Double click: The State of failure
A Washington based organisation called Fund For Peace, released the Failed State Index this month. The Index ranks 178 countries of the world according to their ‘at-risk’ factor of failing as an independent state or thriving as a secure, sustainable country. Pakistan ‘earned’ the 13th place and was marked under the red flagged, ‘Warning’ category because of its “high inflation, unemployment and youth bulge,” which “threaten future economic growth,” in the country.
The top slot — highest in instability and insecurity — was given to Somalia whereas Finland got the coveted last ranking due to its soaring ability to provide its people with sustainable growth and a prosperous future.
Pakistan has been called a failed state numerous times. Most recently by US congressman Dana Rohrabacher who bluntly said it to Yousuf Raza Gilani’s face on his last state visit (read: vacation) to the US in May this year. It was an unambiguous slur hurled while refusing additional US aid to Pakistan. Using highly sophisticated software, the Fund For Peace processes millions of pieces of information which include vital statistics as well as human analysis to come up with its eventual deduction. The organisation website includes country profiles which match the country’s rating on the index. Interestingly, in its overview on Pakistan, much of its current ills have been traced back to the years of General Musharraf when so many of us were living under the false belief that prosperity had finally arrived.
Analysts Michael Berman and Kristen Blandford write, “Pakistan is transitioning back to democracy after nearly twenty years of military and authoritarian rule by former President Musharraf. His administration significantly undermined the country’s fledgling governmental institutions by consolidating power in the executive branch. Corruption prevails and costs the country an unknown, but estimated significant portion of economic and humanitarian aid.” So while the current government is distinguished by its corrupt practices, the previous one appears to have eroded much of the country’s administration as Martial Law governments are generally wont to do.”

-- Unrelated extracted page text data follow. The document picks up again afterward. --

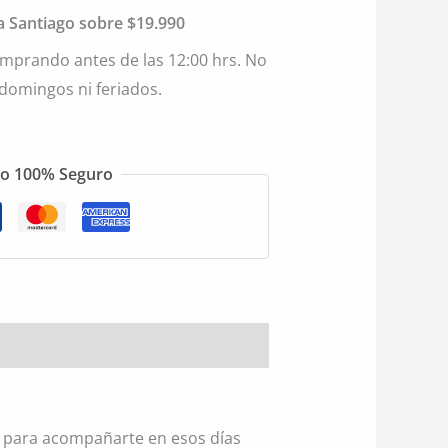
ia Santiago sobre $19.990
mprando antes de las 12:00 hrs. No
 domingos ni feriados.
o 100% Seguro
o para acompañarte en esos días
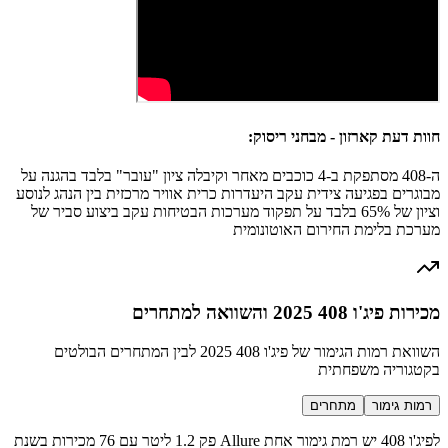
חוות דעת קארזון - מבחני ריסוק:
ה-408 מסתפקת ב-4 כוכבים מאחר וקיבלה ציון "עובר" בלבד בהגנה על
מבוגרים בפגיעה צידית עקב היעדרות כרית אוויר מרכזית בין הנהג לנוסע
וציון של 65% בלבד על תפקוד מערכות הבטיחות עקב ביצוע סביר של
מערכת בלימת החירום האוטונומית
מכירות פיג'ו 408 2025 והשוואה למתחרים
השוואת רמות הגימור של פיג'ו 408 2025 לבין המתחרים הבולטים
בקטגוריה משפחתית
רמות גימור
מתחרים
לפיג'ו 408 יש רמת גימור אחת Allure פק 1.2 ליטר עם 76 מכירות בשנת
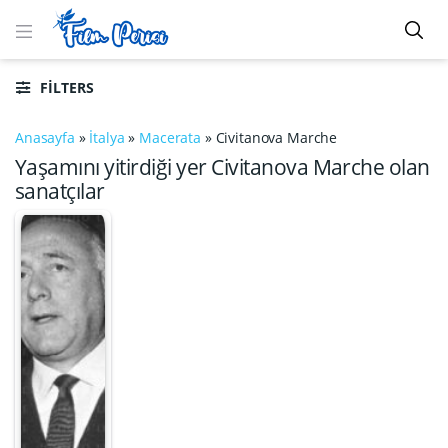
FILTERS
Anasayfa
»
İtalya
»
Macerata
»
Civitanova Marche
Yaşamını yitirdiği yer Civitanova Marche olan
sanatçılar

Fund For Peace is a non-profit, research and educational organisation that works to prevent violent conflict and promote sustainable security, according to its website. Considering the many areas it looks into — demographic pressures, human rights violations, economic development and legitimacy of State, to name a few — I am surprised that we were down at 13 and not among the top five. In fact there has been a slight improvement over the past two years; in 2011 it was ranked 12th while in 2010 and 2009 it was ranked 10th.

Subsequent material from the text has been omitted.